(What is needed) Copy the entries exactly. Their pictures do not belong in the copy.

------------------------------------

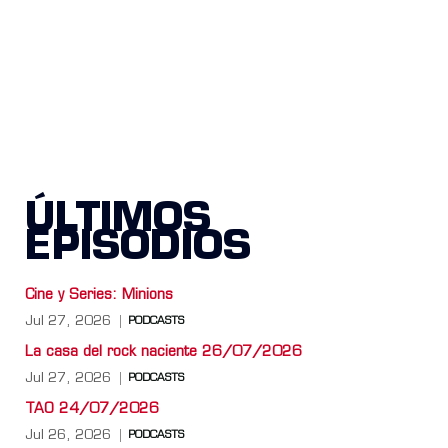
ÚLTIMOS
EPISODIOS
Cine y Series: Minions
Jul 27, 2026
PODCASTS
La casa del rock naciente 26/07/2026
Jul 27, 2026
PODCASTS
TAO 24/07/2026
Jul 26, 2026
PODCASTS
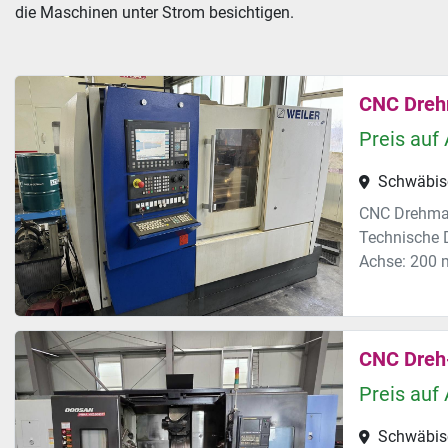
die Maschinen unter Strom besichtigen. 
CNC Dreh
Preis auf
Schwäbis
CNC Drehma
Technische 
Achse: 200 m
CNC Dreh
Preis auf
Schwäbis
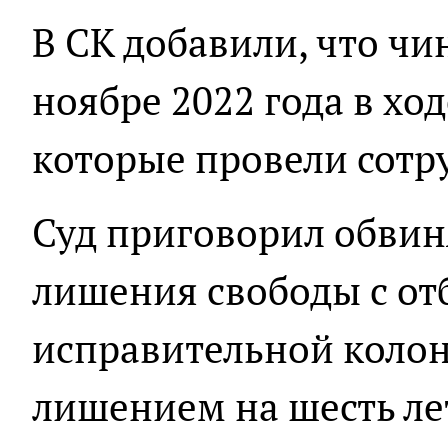
В СК добавили, что чи
ноябре 2022 года в хо
которые провели сотр
Суд приговорил обвин
лишения свободы с от
исправительной колон
лишением на шесть ле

------------------------------------

(Final answer)
ÚLTIMOS
EPISODIOS
Cine y Series: Minions
Jul 27, 2026
PODCASTS
La casa del rock naciente 26/07/2026
Jul 27, 2026
PODCASTS
TAO 24/07/2026
Jul 26, 2026
PODCASTS
die Maschinen unter Strom besichtigen. 
CNC Dreh
Preis auf
Schwäbis
CNC Drehma
Technische 
Achse: 200 m
CNC Dreh
Preis auf
Schwäbis
В СК добавили, что чи
ноябре 2022 года в хо
которые провели сотр
Суд приговорил обвин
лишения свободы с от
исправительной колон
лишением на шесть ле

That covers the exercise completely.